At each reporting date, the company re-assesses unrecognized deferred tax assets. It recognizes unrecognized deferred tax asset to the extent that it has become reasonably certain or virtually certain as the case may be that sufficient future taxable income will be available against which such deferred tax assets can be realized.
The carrying amount of deferred tax assets are reviewed at each reporting date. The company writes-down the carrying amount of deferred tax asset to the extent that it is no longer reasonably certain or virtually certain as the case may be that sufficient future taxable income will be available against which deferred tax asset can be realized. Any such write-down is reversed to the extent that it becomes reasonably certain or virtually certain as the case may be that sufficient future taxable income will be available.

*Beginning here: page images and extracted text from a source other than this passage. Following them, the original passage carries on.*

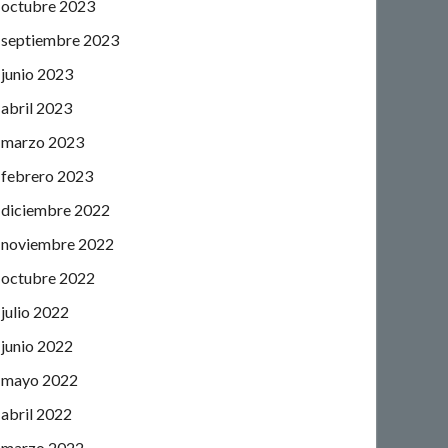
octubre 2023
septiembre 2023
junio 2023
abril 2023
marzo 2023
febrero 2023
diciembre 2022
noviembre 2022
octubre 2022
julio 2022
junio 2022
mayo 2022
abril 2022
marzo 2022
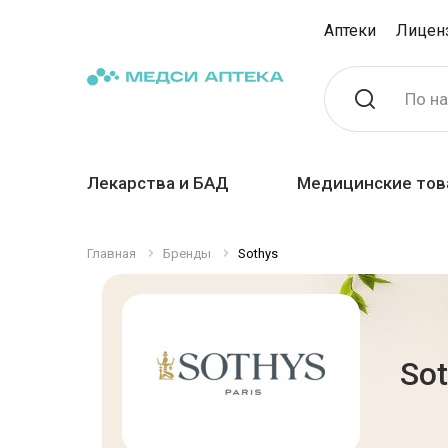
Аптеки
Лицен
По н
Лекарства и БАД
Медицинские тов
Главная
Бренды
Sothys
So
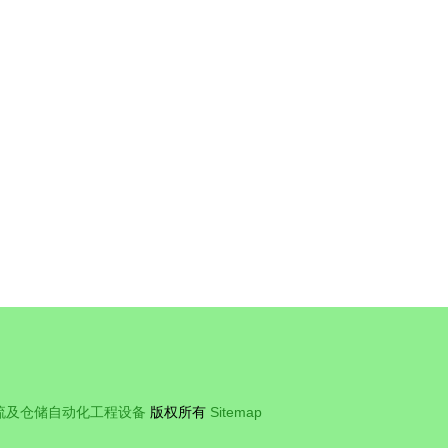
炭黑综合利用项目加紧施工 物流及仓储自
动化工程设备成关键催化剂
流及仓储自动化工程设备
版权所有
Sitemap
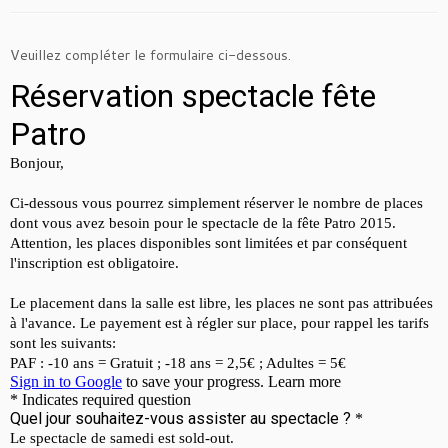
Veuillez compléter le formulaire ci-dessous.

Deferred tax assets and deferred tax liabilities are offset, if a legally enforceable right exists to set-off current tax assets against current tax liabilities and the deferred tax assets and deferred taxes relate to the same taxable entity and the same taxation authority.
J. Segment Reporting:
The company is operating in single segment “business of Real Estate Developments And Financial Intermediation Services” and hence segment wise separate reporting as per AS 17 issued by ICAI is not required.
K. Impairment of Assets:
At the date of each Balance Sheet the company evaluates, indications of the impairment internally if any, to the carrying amount of its fixed and other assets. If any indication does exist, the recoverable amount is estimated at the higher of the realizable value and value in use, as considered appropriate. If the estimated realizable value is less than the carrying amount, an impairment loss is recognized.